La Comisión Europea inició una investigación en junio de 2014 demostrando  que en Irlanda se han reducido considerablemente el  total de impuestos pagados por la empresa Apple desde 1991.

Apple Sales International y Apple Operations Europe (sociedades mercantiles irlandesas del grupo Apple) no ofrecieron datos fiables en cuanto a sus beneficios, que fueron distribuidos de manera interna a una “administración central”, que por sí sola es imposible que genere tales beneficios al carecer de empleados o locales propios.

Estas sociedades están autorizadas a fabricar y vender productos de Apple gracias al acuerdo de reparto de gastos con Apple Inc.

En concreto, Apple Sales International adquiere productos mundialmente a los fabricantes del equipo y los vente en: Europa, Oriente Medio, India y África. Igualmente, Apple registraba todas las ventas y beneficios generados exclusivamente en Irlanda en lugar de los países correspondientes donde se producen estas ventas.

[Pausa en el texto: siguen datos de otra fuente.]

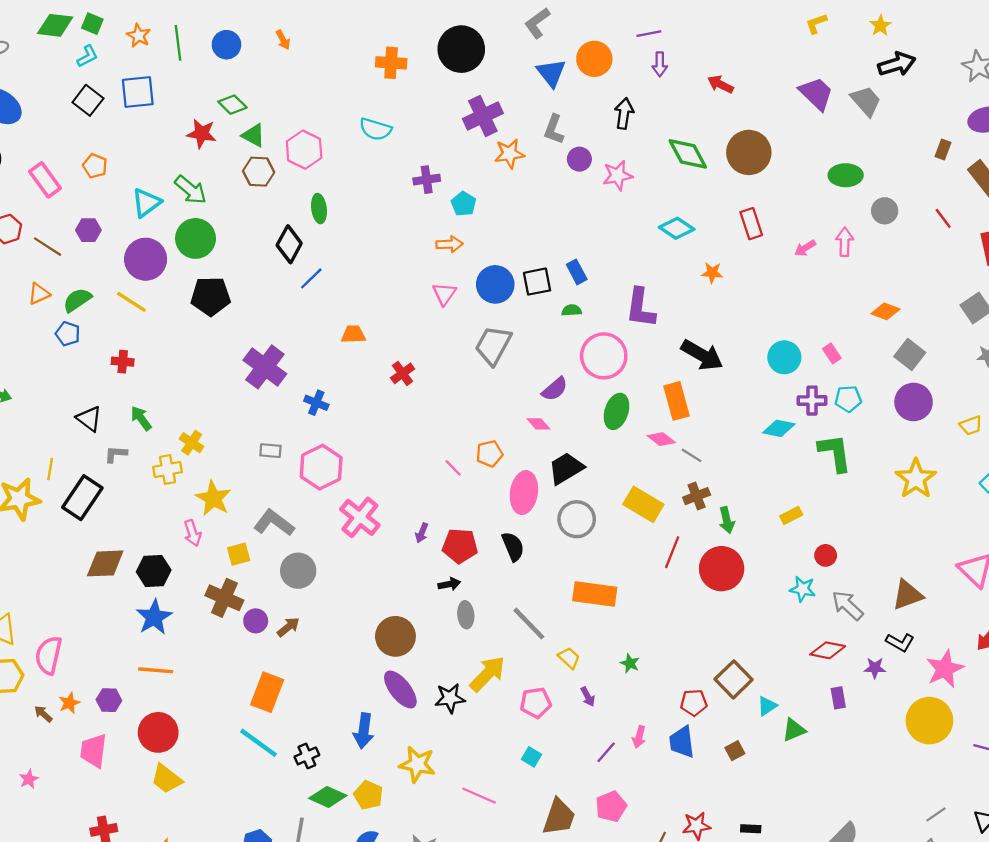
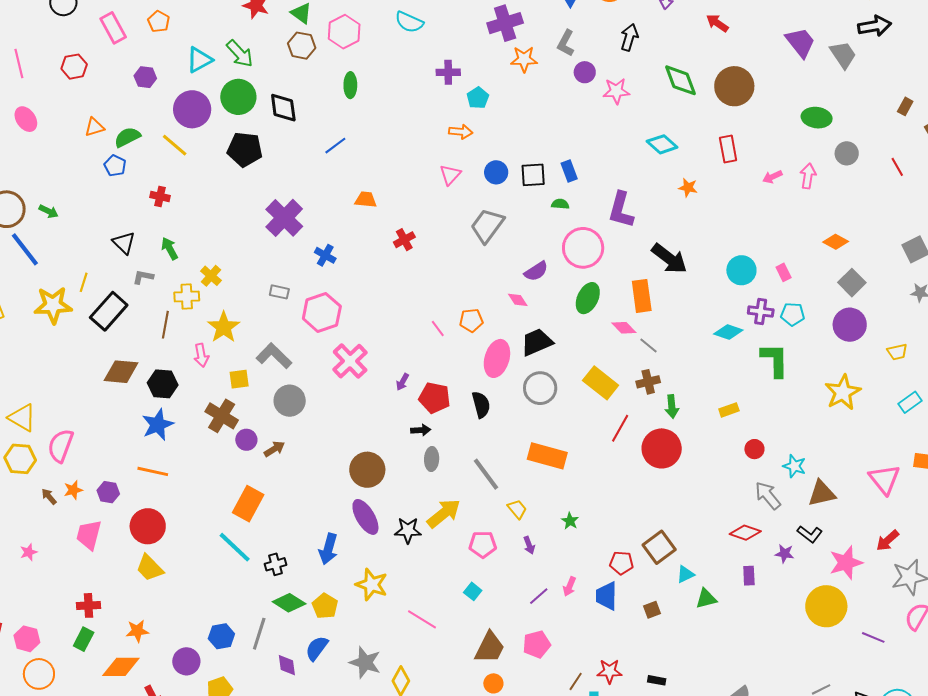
black diamond: (289, 244) -> (283, 108), moved, turned -44
brown line: (48, 247) -> (165, 325), moved, turned 60
blue circle: (495, 284) -> (496, 172), size x0.7
cyan star: (803, 589) -> (794, 466), moved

Apple Sales International solo pagó el impuesto de sociedades, reducido al 1% en 2003 y al 0,005% en 2014.

Apple Operations Europe se encargaba de fabricar ciertas líneas de ordenadores de la marca y durante el periodo comprendido entre 1997 y 2007 obtuvo beneficios que no se gravaron en ninguna parte e  igualmente fueron a parar a su “administración central”.

La empresa alega en su defensa que en todo momento fueron asesorados para cumplir la normativa fiscal de Irlanda, de modo que el consejero delegado será el encargado de recurrir la determinación de la Comisión Europea que obliga a Apple a reembolsar el importe de 13.000 millones de euros más intereses a Irlanda.

Si otros países decidiesen exigir el pago de impuestos a Apple, el importe a devolver sería menor en el único país donde Apple registra sus ventas.